European Commission - Press release
Winners of 2011 EU Prize for Contemporary Architecture / Mies van der Rohe Awards honoured
Brussels / Barcelona, 20 June 2011 –The winners of the 2011 European Union Prize for Contemporary Architecture / Mies van der Rohe Award were honoured today in Barcelona. David Chipperfield Architects in collaboration with Julian Harrap received the main prize for their reconstruction of the Neues Museum in Berlin and Ramon Bosch and Bet Capdeferro won the 'emerging architect special mention' award for the Collage House in Girona. Androulla Vassiliou, European Commissioner for Education, Culture, Multilingualism and Youth, and Ramón García Bragado, President of the Mies van der Rohe Foundation, presented them with sculptures by the Catalan artist Xavier Corberó and a cash prize of €60,000 and €20,000 respectively. The ceremony will be followed by public lectures by the winners on 21 June.
‘I hope this prize will encourage more public and private investors to support the immense talent that we have in Europe in the field of contemporary architecture. I'm sure that David Chipperfield will continue to produce many more magnificent projects, and to Ramon Bosch and Bet Capdeferro I wish a very successful international career in the future,’ said Commissioner Vassiliou.

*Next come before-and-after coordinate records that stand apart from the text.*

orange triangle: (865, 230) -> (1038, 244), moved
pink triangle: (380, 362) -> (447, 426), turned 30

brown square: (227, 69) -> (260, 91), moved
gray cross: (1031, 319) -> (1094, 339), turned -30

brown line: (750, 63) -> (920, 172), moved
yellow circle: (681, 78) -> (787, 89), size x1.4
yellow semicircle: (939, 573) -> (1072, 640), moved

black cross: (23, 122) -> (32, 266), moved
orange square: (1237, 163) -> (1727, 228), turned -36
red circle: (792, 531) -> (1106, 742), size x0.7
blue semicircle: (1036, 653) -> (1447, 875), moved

Both the winning projects involved a blend of old and new materials, breathing new life into existing structures. See IP/11/453.
As well as recognising excellence, the EU Prize for Contemporary Architecture / Mies van der Rohe award encourages architects to work beyond their national borders and contribute to building a stronger and more creative Europe, in line with the objectives of the Europe 2020 strategy.

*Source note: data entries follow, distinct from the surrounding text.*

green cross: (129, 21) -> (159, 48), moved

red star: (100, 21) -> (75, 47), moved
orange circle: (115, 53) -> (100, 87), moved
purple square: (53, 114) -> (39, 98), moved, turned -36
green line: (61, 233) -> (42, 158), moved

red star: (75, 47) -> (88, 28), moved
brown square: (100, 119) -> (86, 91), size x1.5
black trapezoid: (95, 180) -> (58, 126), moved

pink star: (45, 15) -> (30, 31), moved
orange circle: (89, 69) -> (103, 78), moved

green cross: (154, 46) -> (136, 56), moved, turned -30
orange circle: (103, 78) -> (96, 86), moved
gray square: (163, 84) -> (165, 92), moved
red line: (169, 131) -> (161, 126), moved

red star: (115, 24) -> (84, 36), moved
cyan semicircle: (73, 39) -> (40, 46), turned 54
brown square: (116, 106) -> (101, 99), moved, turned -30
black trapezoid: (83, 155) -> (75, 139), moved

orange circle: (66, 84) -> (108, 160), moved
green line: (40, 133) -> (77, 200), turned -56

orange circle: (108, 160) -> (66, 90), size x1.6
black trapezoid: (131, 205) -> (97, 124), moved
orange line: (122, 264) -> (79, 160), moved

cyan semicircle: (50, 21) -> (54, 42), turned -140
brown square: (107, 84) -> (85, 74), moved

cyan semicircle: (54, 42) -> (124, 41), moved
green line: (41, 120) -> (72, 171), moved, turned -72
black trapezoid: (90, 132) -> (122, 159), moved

The prize can open doors to new business. Winner of the 2009 award, Tarald Lundevall of Norwegian firm SNØHETTA, said: "It gave us increased visibility internationally and helped us to win new commissions."
Winners of the 2009 emerging architect special mention, Lea Pelivan and Toma Plejić of STUDIO UP (Zagreb, Croatia) said: "It was a great honour to receive the award for our first built work, as well as a huge stimulus for us. Instantly, our office became known in the global world of architecture. The award is not only a privilege, but also a responsibility to create great projects in the future.”
The 12th awards ceremony coincides with the 25th anniversary of the inauguration of the reconstruction of the Mies van der Rohe Pavilion in June 1986.
Launched in 1987, the European Union Prize for Contemporary Architecture / Mies van der Rohe Award is the most prestigious award in European architecture. It is presented every two years.
In 2011, the winners were chosen from 343 submitted works in 33 European countries. Six works were shortlisted for the main award. See IP/11/341. The other finalists were: Bronks Youth Theatre (Brussels, Belgium, designed by Martine De Maeseneer, Dirk Van den Brande); MAXXI: Museum of XXI Century Arts (Rome, Italy, by Zaha Hadid, Patrick Schumacher, Gianluca Racana); Concert House Danish Radio (Copenhagen, Denmark, by Jean Nouvel); Acropolis Museum (Athens, Greece, by Bernard Tschumi) and Rehabilitation Centre Groot Klimmendaal (Arnhem, The Netherlands, by Koen van Velsen).
The jury members who selected the finalists for 2011 are: Mohsen Mostafavi, Chair of the jury/Dean, Graduate School of Design, Harvard University, Cambridge, USA; Ole Bouman, Director, Nederlands Architectuurinstituut, Rotterdam; Yvonne Farrell, Grafton Architects, Dublin; Annette Gigon, Gigon/Guyer, Zürich; Anne Lacaton, Lacaton & Vassal Architectes, Paris; Tarald Lundevall, Architect, SNØHETTA, Oslo; Pei Zhu, Beijing, China, and Lluís Hortet, Secretary of the jury/Director of the Fundació Mies van der Rohe.
Architecture brings a significant contribution to EU economy and represents an important part of the cultural and creative industries, which provide jobs for 8.5 million people in the EU and contribute 4.5% to Europe's GDP. The EU Culture Programme – which has a budget of €400 million for 2007-2013 – supports cooperation projects in the fields of architecture and cultural heritage in 36 countries (27 Member States, Iceland, Liechtenstein, Norway, Croatia, the former Yugoslav Republic of Macedonia, Montenegro, Serbia, Turkey and Bosnia-Herzegovina).
Mies van der Rohe Foundation
The Mies van der Rohe Foundation (Fundació Mies van der Rohe) was set up in 1983 by Barcelona City Hall with the initial purpose of reconstructing the German Pavilion, originally designed by Ludwig Mies van der Rohe for the 1929 Barcelona International Exhibition. In addition to preserving and managing the Pavilion, the Foundation also focuses on: promoting debate about contemporary architecture and urbanism; building a documentary archive on Ludwig Mies van der Rohe and on modern and contemporary architecture; and organising related awards, courses, lectures, exhibitions, publications and studies.